Force-dependent elasticity of nucleic acids

TL;DR

This paper introduces a new method to analyze how mechanical stress affects the elasticity of nucleic acids, revealing differences between DNA and RNA through atomistic simulations and minimalistic models.

Contribution

A novel approach to assess force-dependent elasticity of nucleic acids using fluctuation analysis, highlighting differences between dsDNA and dsRNA.

Findings

Force dependence of dsDNA elasticity differs from dsRNA

Structural features explain elasticity differences

Method applicable to atomistic simulations

Abstract

The functioning of double-stranded (ds) nucleic acids (NAs) in cellular processes is strongly mediated by their elastic response. These processes involve proteins that interact with dsDNA or dsRNA and distort their structures.
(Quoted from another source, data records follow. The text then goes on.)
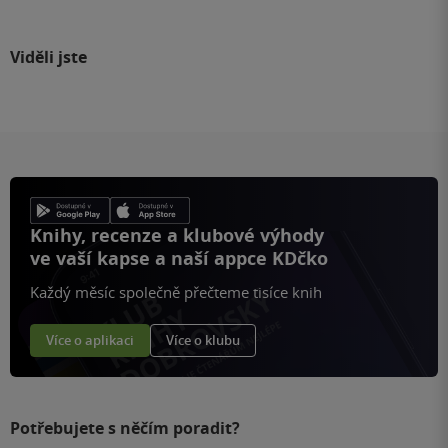
Viděli jste
Knihy, recenze a klubové výhody
ve vaší kapse a naší appce KDčko
Každý měsíc společně přečteme tisíce knih
Více o aplikaci
Více o klubu
Potřebujete s něčím poradit?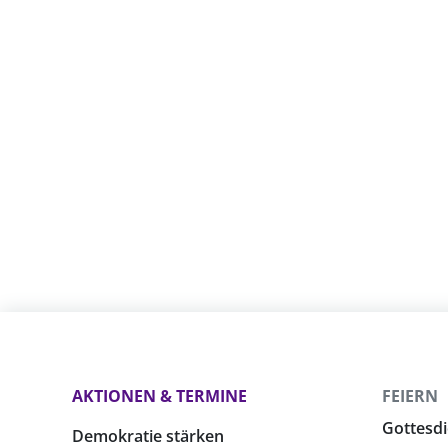
AKTIONEN & TERMINE
FEIERN
Gottesdi
Demokratie stärken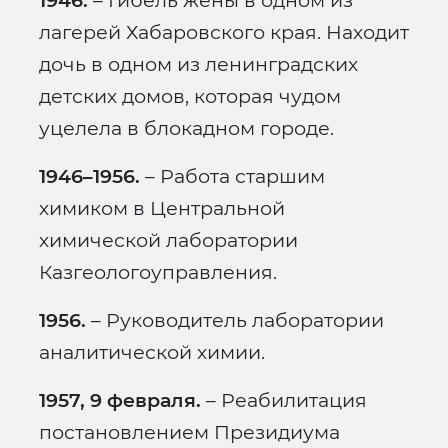
1946.
– Гибель жены в одном из
лагерей Хабаровского края. Находит
дочь в одном из ленинградских
детских домов, которая чудом
уцелела в блокадном городе.
1946–1956.
– Работа старшим
химиком в Центральной
химической лаборатории
Казгеологоуправления.
1956.
– Руководитель лаборатории
аналитической химии.
1957, 9 февраля.
– Реабилитация
постановлением Президиума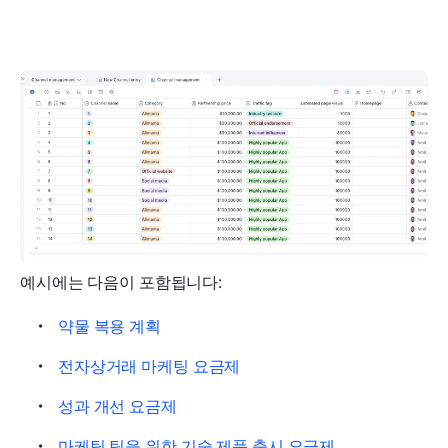
예시에는 다음이 포함됩니다:
약물 복용 계획
전자상거래 마케팅 요금제
성과 개선 요금제
마케팅 팀을 위한 기술 제품 출시 요금제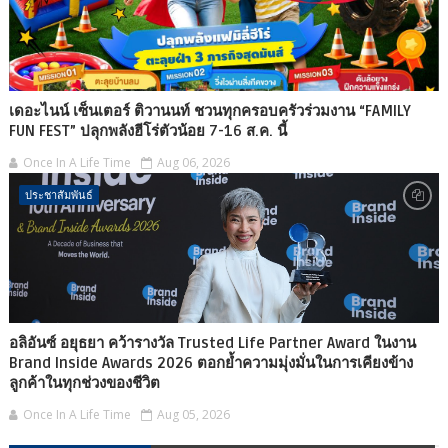
เดอะไนน์ เซ็นเตอร์ ติวานนท์ ชวนทุกครอบครัวร่วมงาน “FAMILY
FUN FEST” ปลุกพลังฮีโร่ตัวน้อย 7-16 ส.ค. นี้
Once In A Life Time
Aug 06, 2026
ประชาสัมพันธ์
อลิอันซ์ อยุธยา คว้ารางวัล Trusted Life Partner Award ในงาน
Brand Inside Awards 2026 ตอกย้ำความมุ่งมั่นในการเคียงข้าง
ลูกค้าในทุกช่วงของชีวิต
Once In A Life Time
Aug 05, 2026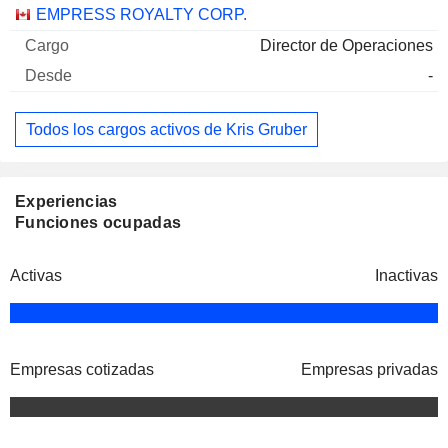
Empresas
Cargo
Inicio
EMPRESS ROYALTY CORP.
Director de Operaciones
-
Todos los cargos activos de Kris Gruber
Experiencias
Funciones ocupadas
Activas
Inactivas
Empresas cotizadas
Empresas privadas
The perturbation of the elasticity of NAs arising from these deformations is not properly considered by most theoretical frameworks. In this work, we introduce a novel method to assess the impact of mechanical stress on the elastic response of dsDNA and dsRNA through the analysis of the fluctuations of the double helix. Application of this approach to atomistic simulations reveals qualitative differences in the force dependence of the mechanical properties of dsDNA with respect to those of dsRNA, which we relate to structural features of these molecules by means of physically-sound minimalistic models.